Quincy Notre Dame girls basketball coach Eric Orne will be at Thursday's West Central Conference game against Macomb in the Pit, but he'll be thinking about another game as well that night.
The Quincy Catholic eighth grade girls team will be playing for the Class 3A state championship in the Illinois Elementary School Association tournament on Thursday night in Germantown Hills, just north of Peoria.
Orne has coached the Crusaders (22-0) for most of the season, but he didn't go to Saturday's quarterfinal and semifinal games. He stayed back to coach QND in its home game against Bethalto Civic Memorial.
"It was hard not to go, but I didn't went (the team) to think I was going to come back," Orne said. "I wanted them to worry about the Germantown Hills team (which Quincy Catholic lost to in last year's seventh-grade state tournament) rather than whether I was going to walk through the door at the last minute.
"That's a special group of kids. I'm excited for them. It's the chance of the lifetime."
Orne has continued to practice with the eighth graders this week, but he will stay back for the game at Macomb while assistant coach Lucas Frageman guides the Crusaders against Deer Creek-Mackinaw for the title.
"It's tiring, but it's feeding me too at the same time," Orne said. "The girls' excitement is feeding me. Right now, we're just going one day at a time to make sure everything gets organized."

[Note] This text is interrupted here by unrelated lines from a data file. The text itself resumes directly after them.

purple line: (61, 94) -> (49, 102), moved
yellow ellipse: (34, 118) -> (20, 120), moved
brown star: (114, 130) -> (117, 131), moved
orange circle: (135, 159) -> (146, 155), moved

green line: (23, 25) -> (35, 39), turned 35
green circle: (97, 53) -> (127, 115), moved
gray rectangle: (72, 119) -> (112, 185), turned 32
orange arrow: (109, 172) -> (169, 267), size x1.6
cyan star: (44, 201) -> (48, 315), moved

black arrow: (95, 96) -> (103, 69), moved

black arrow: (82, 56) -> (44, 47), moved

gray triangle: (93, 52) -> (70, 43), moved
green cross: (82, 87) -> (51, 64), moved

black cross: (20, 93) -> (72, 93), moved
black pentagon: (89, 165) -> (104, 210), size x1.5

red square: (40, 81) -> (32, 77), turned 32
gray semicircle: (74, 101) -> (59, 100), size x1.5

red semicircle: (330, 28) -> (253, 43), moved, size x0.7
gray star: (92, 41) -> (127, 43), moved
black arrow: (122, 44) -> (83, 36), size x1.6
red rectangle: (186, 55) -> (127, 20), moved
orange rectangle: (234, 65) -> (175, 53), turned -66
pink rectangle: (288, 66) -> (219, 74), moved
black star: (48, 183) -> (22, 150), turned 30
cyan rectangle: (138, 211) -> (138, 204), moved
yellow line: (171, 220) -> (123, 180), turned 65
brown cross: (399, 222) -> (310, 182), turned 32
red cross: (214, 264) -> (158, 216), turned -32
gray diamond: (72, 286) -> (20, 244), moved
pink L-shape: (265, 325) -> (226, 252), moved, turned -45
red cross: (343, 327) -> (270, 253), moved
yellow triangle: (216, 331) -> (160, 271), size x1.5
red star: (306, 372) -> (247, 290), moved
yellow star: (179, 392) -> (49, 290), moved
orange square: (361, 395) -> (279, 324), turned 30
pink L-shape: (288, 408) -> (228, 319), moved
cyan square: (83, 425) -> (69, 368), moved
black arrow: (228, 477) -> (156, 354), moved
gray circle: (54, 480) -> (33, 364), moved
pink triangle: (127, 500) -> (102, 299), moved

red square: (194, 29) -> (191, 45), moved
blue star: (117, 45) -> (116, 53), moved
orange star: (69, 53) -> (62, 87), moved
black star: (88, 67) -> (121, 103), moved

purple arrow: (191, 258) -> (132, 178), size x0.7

The Palmyra girls basketball team went through some ups and downs in a 16-11 season last year, but that's to be expected with a sophomore-dominated squad.
Panthers coach Chris Parsons thought this year might be a little smoother, but Tuesday night's loss showed there's still work to do.
The Panthers turned the ball over 25 times and made just 13 of 37 shots on Tuesday night against Quincy Notre Dame in a 46-40 loss. Two of the Raiders' top players, Sydney Hummert and Madison L. Meyer, spent much of the game on the bench in foul trouble, but Palmyra couldn't hold on to an 11-point third-quarter lead.
"I'm trying to get through this group's head is that our offense is continuous, but we're running through it one time and throwing up a shot," Parsons said. "We can throw up those outside shots any time we want, and we're not giving our inside players any looks.
"We were lucky that their two best players were on the bench for a lot of the game. We didn't take advantage of that, and those things come back to haunt you. We've got the athletes, we've got the players, but we have to go out and take care of business. We need that killer instinct.
"Once we get that edge, we're going to be hard to beat."